Fakta Baru Kasus Marinir Tusuk Prajurit TNI AD di Hotel Mercure

Dalam pengaruh minuman keras Letda Marinir RW memaksa masuk hotel
VIVA Militer : Danpuspom TNI Mayjen Eddy Rate Muis
Photo :
  • Viva.co.id

VIVA Militer : Danpuspom TNI Mayjen Eddy Rate Muis

VIVA – Penyidik Polisi Militer Angkatan Laut (POMAL) telah berhasil mengungkap penyebab atau motif pembunuhan seorang TNI AD anggota Babinsa Kodim 0503/Jakarta Barat, Serda Saputra yang dilakukan oknum TNI AL dari Korps Marinir, Letda Marinir RW.

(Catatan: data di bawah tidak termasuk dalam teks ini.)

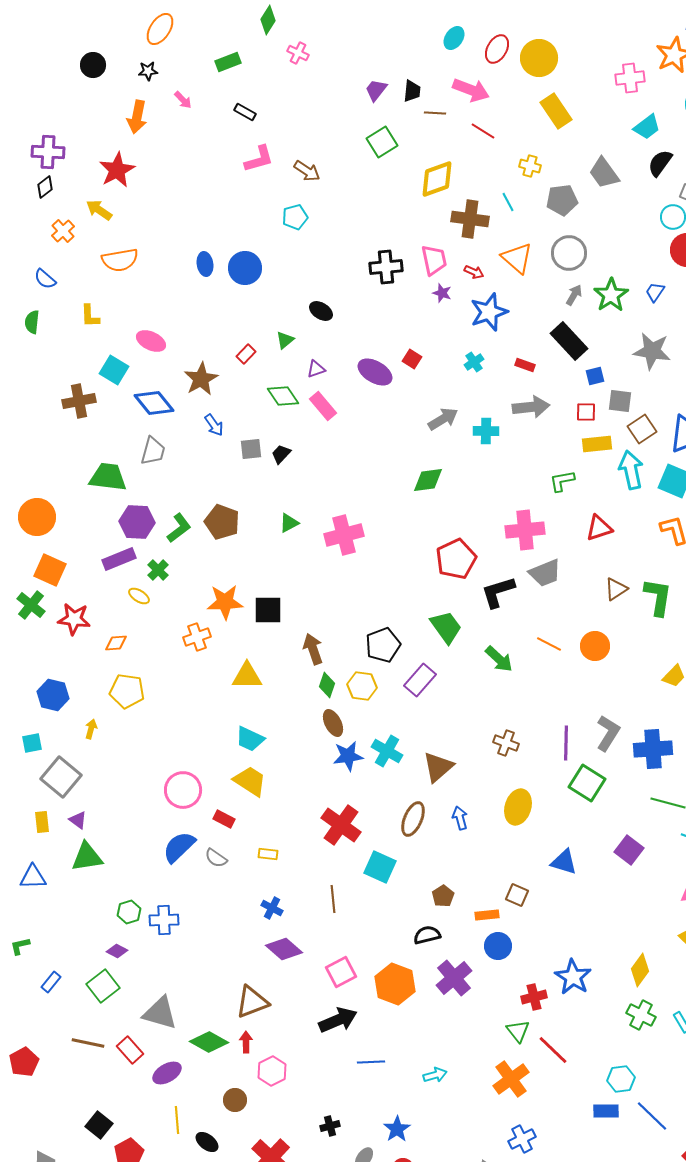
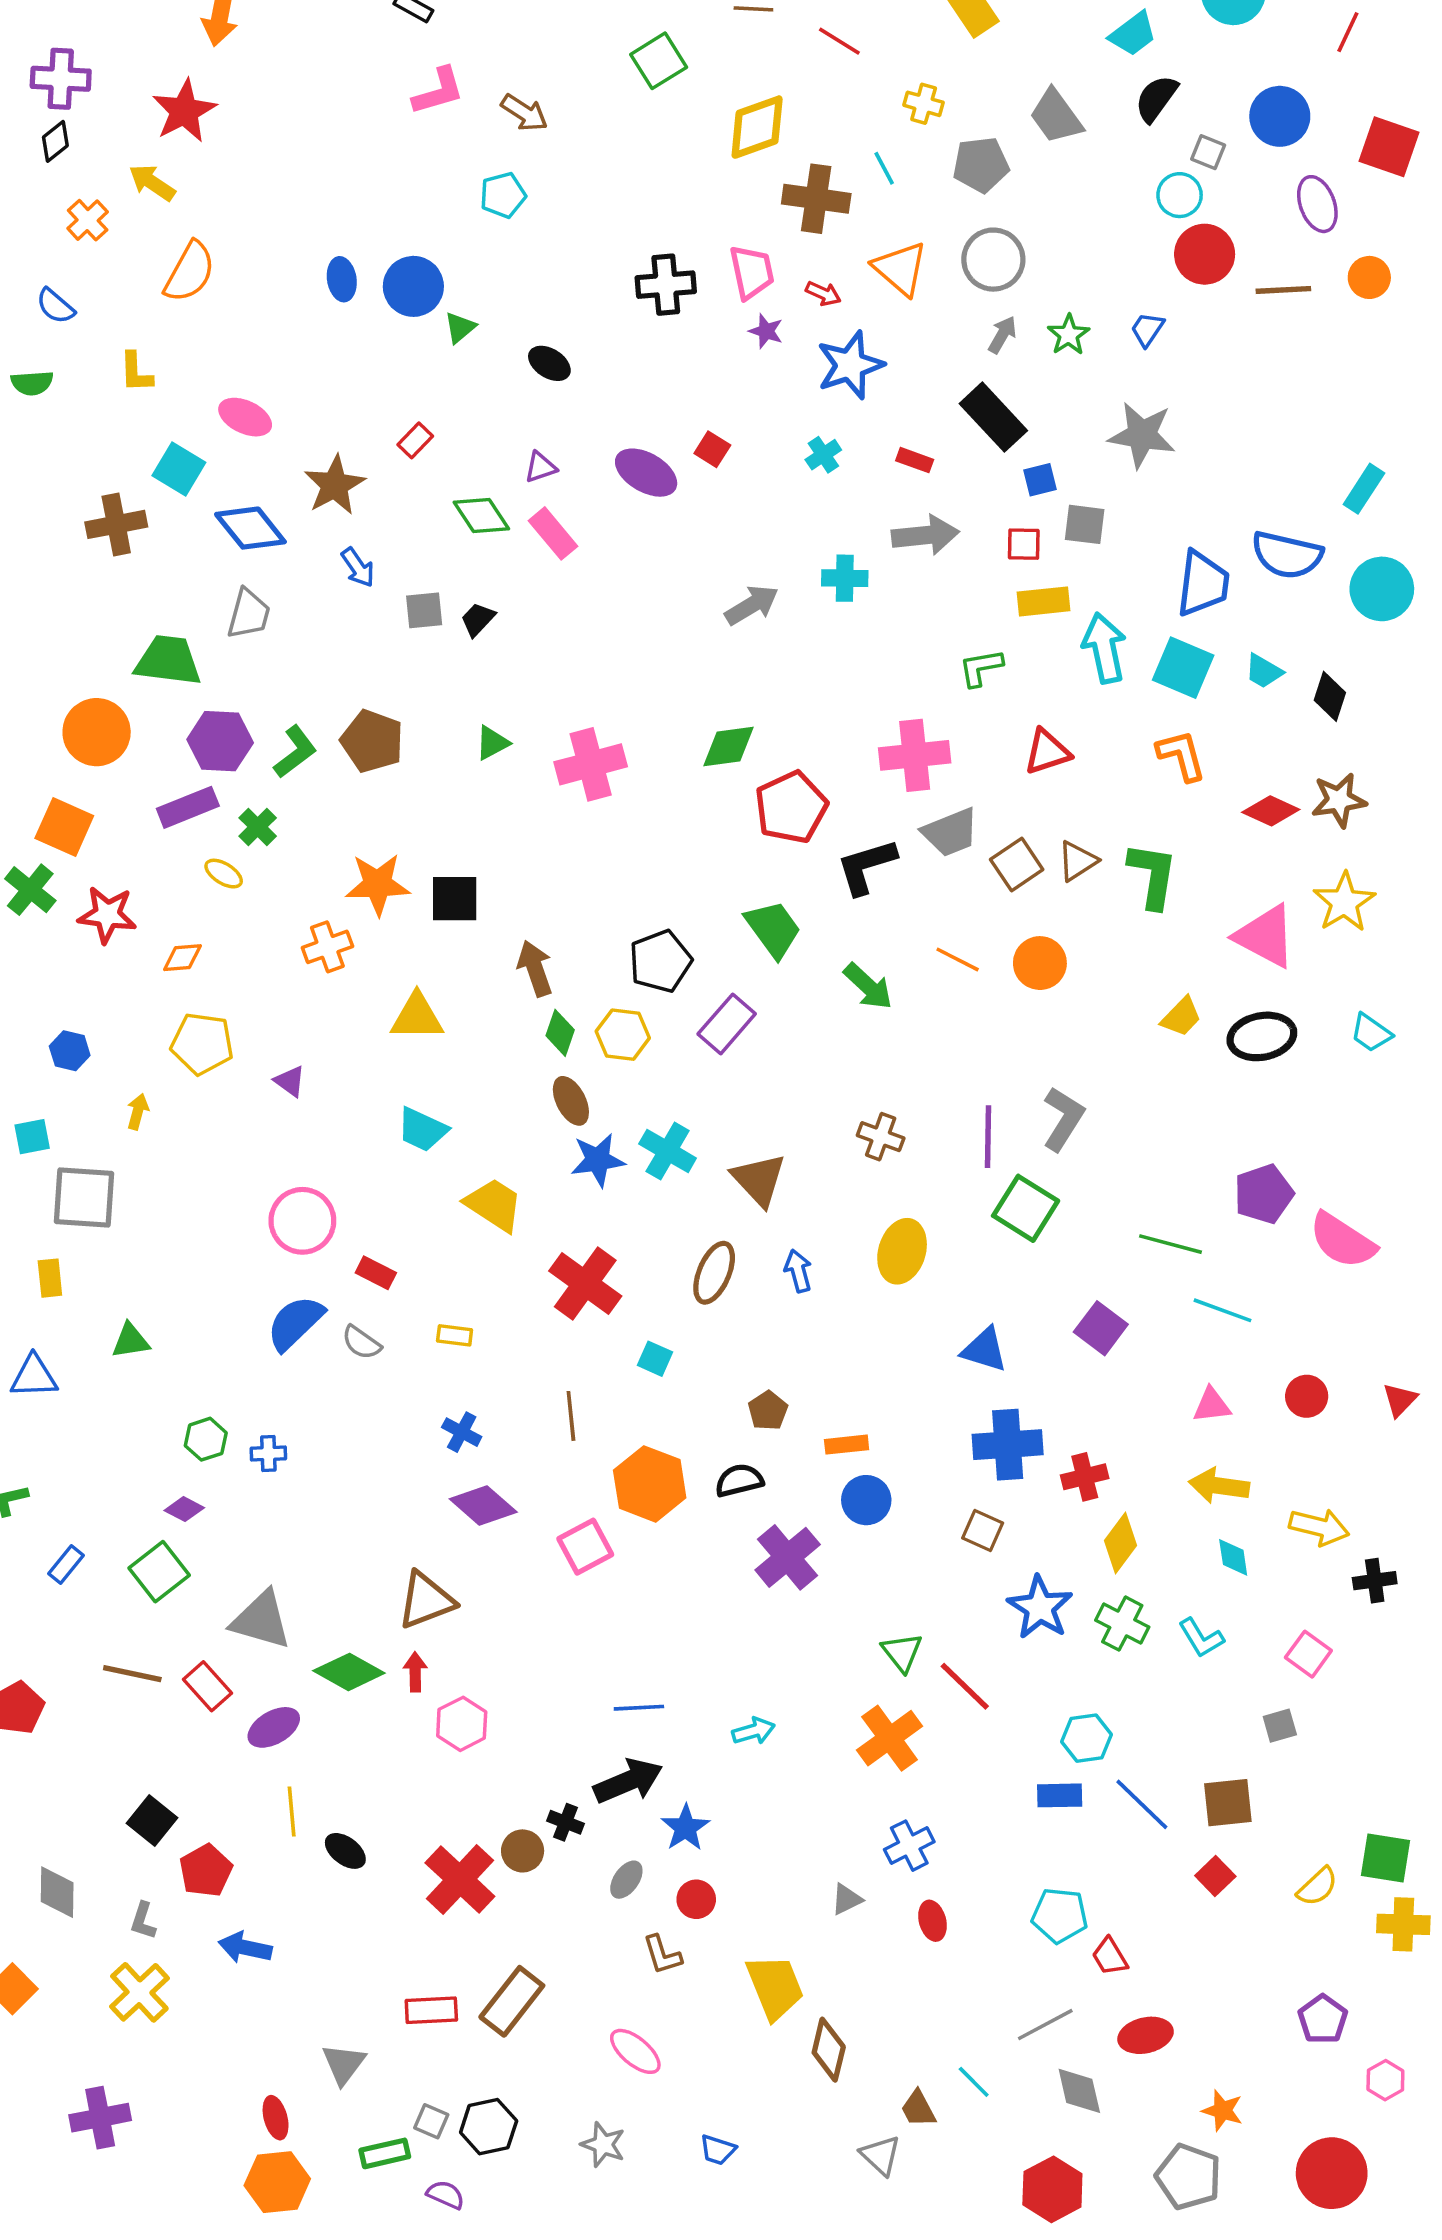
orange semicircle: (120, 260) -> (190, 272), turned -51
green star: (611, 295) -> (1069, 335), size x0.7
green semicircle: (32, 322) -> (32, 383), turned -100
green triangle: (285, 340) -> (460, 328), moved
gray arrow: (443, 419) -> (752, 605), moved
brown square: (642, 429) -> (1017, 865), moved
green diamond: (428, 480) -> (728, 746), moved
orange circle: (37, 517) -> (97, 732), moved
blue hexagon: (53, 695) -> (70, 1051), size x0.7
blue cross: (653, 749) -> (1008, 1445), moved
brown triangle: (438, 767) -> (759, 1180), turned -32
gray square: (61, 777) -> (84, 1198), turned -36
yellow trapezoid: (250, 781) -> (494, 1205), moved
purple triangle: (78, 820) -> (290, 1081), moved
green triangle: (87, 857) -> (131, 1341), size x0.7
cyan square: (380, 867) -> (655, 1359), size x0.6
brown square: (517, 895) -> (983, 1531), moved
blue cross: (164, 920) -> (268, 1454), size x0.7
blue star: (573, 977) -> (1040, 1607), moved
orange hexagon: (395, 984) -> (650, 1484), moved
red cross: (534, 997) -> (1085, 1477), moved
black arrow: (338, 1020) -> (628, 1781), moved
brown circle: (235, 1100) -> (523, 1851), moved
black cross: (330, 1126) -> (566, 1822), turned 36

Komandan Pusat Polisi Militer (Danpuspom) TNI Mayjen Eddy Rate Muis menjelaskan, pembunuhan yang dilakukan Letda (Mar) RW terjadi ketika yang bersangkutan pada tanggal 22 Juni 2020 lalu datang ke Hotel Mercure dengan maksud untuk bertemu dengan seorang wanita yang dikenal dari media sosial miliknya. Letda (Mar) RW datang sekitar pukul 01.05 dini hari dan dalam keadaan mabuk.

Menurut pengakuan tersangka, lanjut Mayjen Eddy, selama ini dirinya belum pernah bertemu langsung dengan wanita yang telah dikenalnya dari dunia maya itu. Sehingga, ketika tersangka mengetahui wanita kenalannya itu ada di Indonesia dan menginap di Hotel Mercure yang menjadi salah satu tempat karantina mandiri para ABK yang baru tiba dari luar negeri, maka Letda RW nekat mendatangi hotel tersebut tengah malam dalam kondisi di bawah pengaruh minuman keras. 

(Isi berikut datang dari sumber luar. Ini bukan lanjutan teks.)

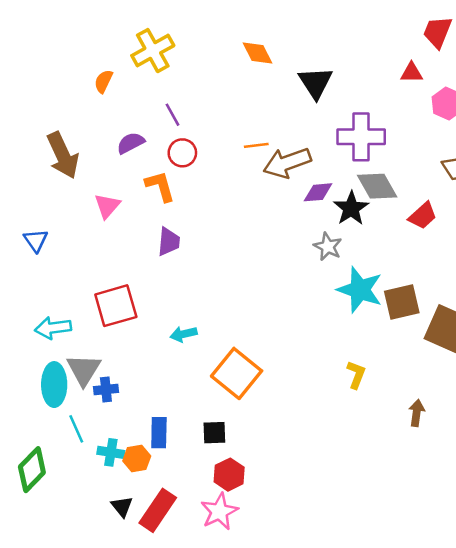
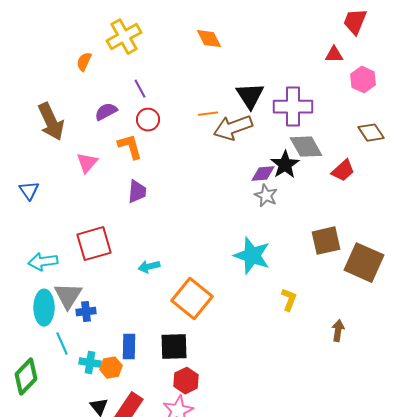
black triangle: (315, 83) -> (250, 96), moved
purple diamond: (318, 192) -> (263, 174), moved
cyan star: (360, 290) -> (252, 256), moved
black square: (214, 433) -> (174, 347), size x1.4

"Hari itu yang bersangkutan ingin ketemu di darat, datanglah dia ke Hotel Mercure. Nah, kita tahu bersama bahwa Hotel Mercure itu merupakan tempat karantina bagi penderita COVID-19. Pada saat tersangka datang di hotel, dihalangi ataupun dilarang  petugas untuk masuk," kata Mayjen Eddy Rate Muis di PUSPOM TNI AL, Jakarta Utara, Kamis, 2 Juli 2020.